地域の十人十色の魅力に出会う農村の暮らし訪問ブログ

海のぶなと森のブナ

2006年10月20日 | 自然
森のブナは分かるけど、、海のぶなって何?

 ここ、黒松内町にも秋を告げる鮭の遡上が始まっている。
黒松内町には朱太川という川が南北に流れている。この川は北海道には少ない鮎の釣れる川としても有名だ。毎年、鮎釣りのシーズンになると「鮎あります」の看板や鮎釣り特有の長い竿を巧みに操る釣り人の姿を見ることができる。

 さて、今時の魚といえばほとんどの人は 鮭 を思い浮かべるのではないだろうか。
正式名称はシロザケ、北海道の人はアキアジの方が馴染み深いかも知れない。今年も3~4年前に海に下り立派に成長した彼らが帰ってきている。朱太川から横に入った小さな支流にも彼らの姿を見かけることができる。

 みなさんは川に上ってきている彼らの姿を思い浮かべることができるだろうか。海にいる時のような銀色の体ではなく赤や緑の模様が浮き出ている姿である。

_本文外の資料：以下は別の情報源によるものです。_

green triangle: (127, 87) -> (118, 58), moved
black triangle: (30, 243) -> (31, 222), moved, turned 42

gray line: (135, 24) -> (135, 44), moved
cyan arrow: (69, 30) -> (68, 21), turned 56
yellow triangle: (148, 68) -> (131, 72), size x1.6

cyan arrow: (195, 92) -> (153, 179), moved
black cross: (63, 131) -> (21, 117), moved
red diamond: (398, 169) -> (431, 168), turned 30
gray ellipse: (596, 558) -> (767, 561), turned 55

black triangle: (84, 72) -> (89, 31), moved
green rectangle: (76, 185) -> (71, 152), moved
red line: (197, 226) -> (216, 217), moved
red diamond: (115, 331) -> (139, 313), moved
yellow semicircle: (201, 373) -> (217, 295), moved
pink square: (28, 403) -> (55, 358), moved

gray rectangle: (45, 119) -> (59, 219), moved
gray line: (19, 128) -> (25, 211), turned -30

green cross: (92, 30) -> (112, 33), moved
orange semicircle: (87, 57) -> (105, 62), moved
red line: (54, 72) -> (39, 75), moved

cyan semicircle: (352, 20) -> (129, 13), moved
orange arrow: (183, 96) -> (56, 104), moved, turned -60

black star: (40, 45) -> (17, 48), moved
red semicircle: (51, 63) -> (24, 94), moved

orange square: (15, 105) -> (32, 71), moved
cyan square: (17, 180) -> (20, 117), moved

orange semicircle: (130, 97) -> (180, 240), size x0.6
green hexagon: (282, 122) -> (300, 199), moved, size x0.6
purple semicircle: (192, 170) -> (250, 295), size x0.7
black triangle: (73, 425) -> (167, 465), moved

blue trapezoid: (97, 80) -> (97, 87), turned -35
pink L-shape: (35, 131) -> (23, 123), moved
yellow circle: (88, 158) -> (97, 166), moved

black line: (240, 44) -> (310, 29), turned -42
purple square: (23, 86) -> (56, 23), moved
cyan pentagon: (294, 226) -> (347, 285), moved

この姿は通称「ぶなっけ」と呼ばれている。どういう意味?と首をかしげる方もいるだろう。この色は正式には婚姻色と呼ばれ産卵の準備が整っていることを示すものである。だが、昔の人はこの姿をブナの木の樹肌に似ているのでぶなっけと呼び、今に至るのである。なんとも風流な呼び名ではないか。

 黒松内町は「北限のブナ林」でも有名な町だ。この時期、ブナの木も色づき始め、実を落とし始める。天然記念物である「歌才ブナ林」も鮮やかな秋の色に変わり始めている。

 今、黒松内の町は海のぶなと森のブナの放つ命の力、生命の輝きに満ち溢れている。その目には見えないが確かに感じる「何か」を見つけるために足を運ばれては如何だろうか。きっと、それぞれに大切な「何か」を感じることができるのではないだろうか。